Search code examples
apache-storm

Can I increase parallelism of running Storm topology dynamically


Storm Version: 1.2.1

As par the link here, following is syntax to rebalance the storm topology:

storm rebalance topology-name [-w wait-time-secs] [-n new-num-workers] [-e component=parallelism]*

I have a simple topology where I have some bolt BoltB running with paralleilism 5 and numTasks = 1, I ran following command:

storm rebalance myTopo -n 5(same as earlier) -w 20 -e BoltB=10

It deactivated the topology, but activated it with same number of parallelism for BoltB, Am I missing something, is this supposed to work in this way, Will I have to have numTasks for BoltB higher to achieve this?


Solution

  • Please read http://storm.apache.org/releases/2.0.0-SNAPSHOT/Understanding-the-parallelism-of-a-Storm-topology.html.

    The short of it is that the number of tasks for a component in a Storm topology is static once you've submitted the topology. So if you do setNumTasks(1) for boltB in your topology setup, then there will only ever be 1 instance of boltB, which means there will only be 1 thread running boltB at a time.

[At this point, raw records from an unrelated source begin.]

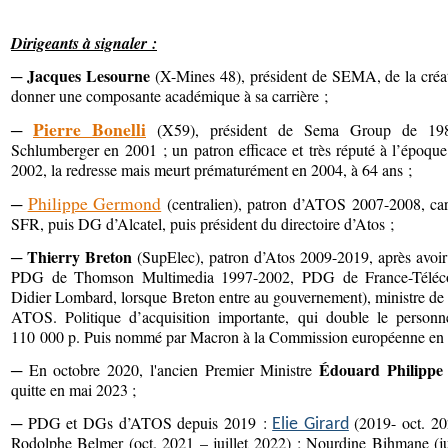
Dirigeants à signaler :
Jacques Lesourne
─
(X-Mines 48), président de SEMA, de la créa
donner une composante académique à sa carrière ;
Pierre Bonelli
─
(X59), président de Sema Group de 198
Schlumberger en 2001 ; un patron efficace et très réputé à l’époque 
2002, la redresse mais meurt prématurément en 2004, à 64 ans ;
Philippe Germond
─
(centralien), patron d’ATOS 2007-2008, car
SFR, puis DG d’Alcatel, puis président du directoire d’Atos ;
Thierry Breton
─
(SupElec), patron d’Atos 2009-2019, après avoi
PDG de Thomson Multimedia 1997-2002, PDG de France-Téléco
Didier Lombard, lorsque Breton entre au gouvernement), ministre d
ATOS. Politique d’acquisition importante, qui double le perso
110 000 p. Puis nommé par Macron à la Commission européenne en 
Édouard Philippe
─
En octobre 2020, l'ancien Premier Ministre
quitte en mai 2023 ;
─
PDG et DGs d’ATOS depuis 2019 :
(2019- oct. 20
Elie Girard
Rodolphe Belmer (oct. 2021 – juillet 2022) ; Nourdine Bihmane (ju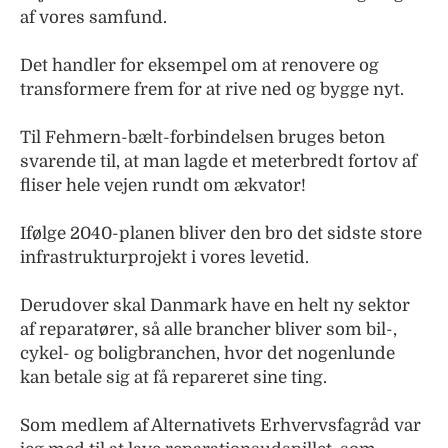
af vores samfund.
Det handler for eksempel om at renovere og
transformere frem for at rive ned og bygge nyt.
Til Fehmern-bælt-forbindelsen bruges beton
svarende til, at man lagde et meterbredt fortov af
fliser hele vejen rundt om ækvator!
Ifølge 2040-planen bliver den bro det sidste store
infrastrukturprojekt i vores levetid.
Derudover skal Danmark have en helt ny sektor
af reparatører, så alle brancher bliver som bil-,
cykel- og boligbranchen, hvor det nogenlunde
kan betale sig at få repareret sine ting.
Som medlem af Alternativets Erhvervsfagråd var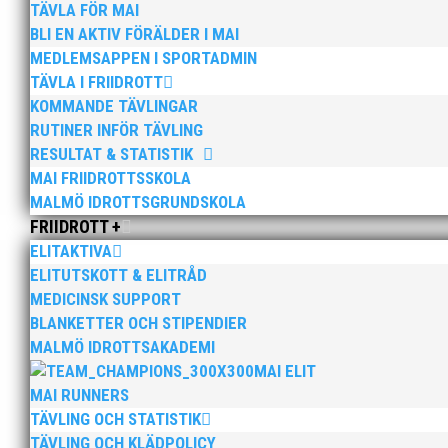
Malmö. Pallasspelen samarrangeras av MAI och
TÄVLA FÖR MAI
BLI EN AKTIV FÖRÄLDER I MAI
MEDLEMSAPPEN I SPORTADMIN
TÄVLA I FRIIDROTT
KOMMANDE TÄVLINGAR
RUTINER INFÖR TÄVLING
RESULTAT & STATISTIK
MAI FRIIDROTTSSKOLA
MALMÖ IDROTTSGRUNDSKOLA
FRIIDROTT +
ELITAKTIVA
ELITUTSKOTT & ELITRÅD
MEDICINSK SUPPORT
Bilder från Stafett-SM 2026. Foto: Thomas Leandersso
BLANKETTER OCH STIPENDIER
MALMÖ IDROTTSAKADEMI
MAI ELIT
MAI RUNNERS
TÄVLING OCH STATISTIK
TÄVLING OCH KLÄDPOLICY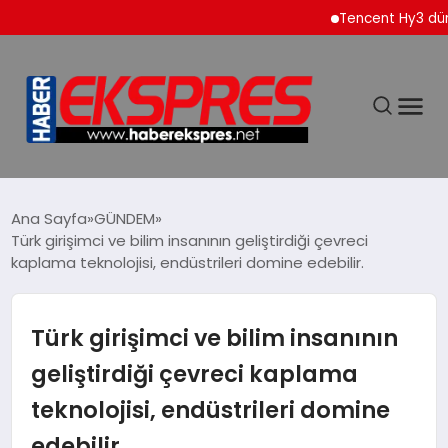
Tencent Hy3 dünya geneli
DÜNYA
Ana Sayfa
GÜNDEM
Türk girişimci ve bilim insanının geliştirdiği çevreci
kaplama teknolojisi, endüstrileri domine edebilir.
EKONOMİ
SİYASET
Türk girişimci ve bilim insanının
geliştirdiği çevreci kaplama
SPOR
teknolojisi, endüstrileri domine
edebilir.
YAŞAM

    You can think of tasks as the cap on how many threads you can spread the boltB work across without redeploying. Storm creates an instance of your bolt for each task, and then spreads them across however many threads you've told it to use via the parallelism_hint parameter during setup.

    The parallelism_hint sets the initial number of executors (threads) for the bolt. The number of executors can be changed without redeploying the topology, via the rebalance command, but you can't raise the number of executors higher than the number of tasks.